• Given records
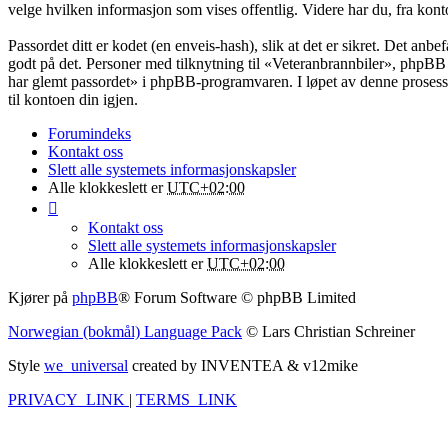
velge hvilken informasjon som vises offentlig. Videre har du, fra kont
Passordet ditt er kodet (en enveis-hash), slik at det er sikret. Det an
godt på det. Personer med tilknytning til «Veteranbrannbiler», phpBB 
har glemt passordet» i phpBB-programvaren. I løpet av denne prosessen
til kontoen din igjen.
Forumindeks
Kontakt oss
Slett alle systemets informasjonskapsler
Alle klokkeslett er
UTC+02:00
Kontakt oss
Slett alle systemets informasjonskapsler
Alle klokkeslett er
UTC+02:00
Kjører på
phpBB
® Forum Software © phpBB Limited
Norwegian (bokmål) Language Pack
© Lars Christian Schreiner
Style
we_universal
created by INVENTEA & v12mike
PRIVACY_LINK
|
TERMS_LINK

• Your goal
Set down all of the entries exactly. Leave the pictures out.

• Result below
velge hvilken informasjon som vises offentlig. Videre har du, fra kont
Passordet ditt er kodet (en enveis-hash), slik at det er sikret. Det an
godt på det. Personer med tilknytning til «Veteranbrannbiler», phpBB 
har glemt passordet» i phpBB-programvaren. I løpet av denne prosessen
til kontoen din igjen.
Forumindeks
Kontakt oss
Slett alle systemets informasjonskapsler
Alle klokkeslett er
UTC+02:00
Kontakt oss
Slett alle systemets informasjonskapsler
Alle klokkeslett er
UTC+02:00
Kjører på
phpBB
® Forum Software © phpBB Limited
Norwegian (bokmål) Language Pack
© Lars Christian Schreiner
Style
we_universal
created by INVENTEA & v12mike
PRIVACY_LINK
|
TERMS_LINK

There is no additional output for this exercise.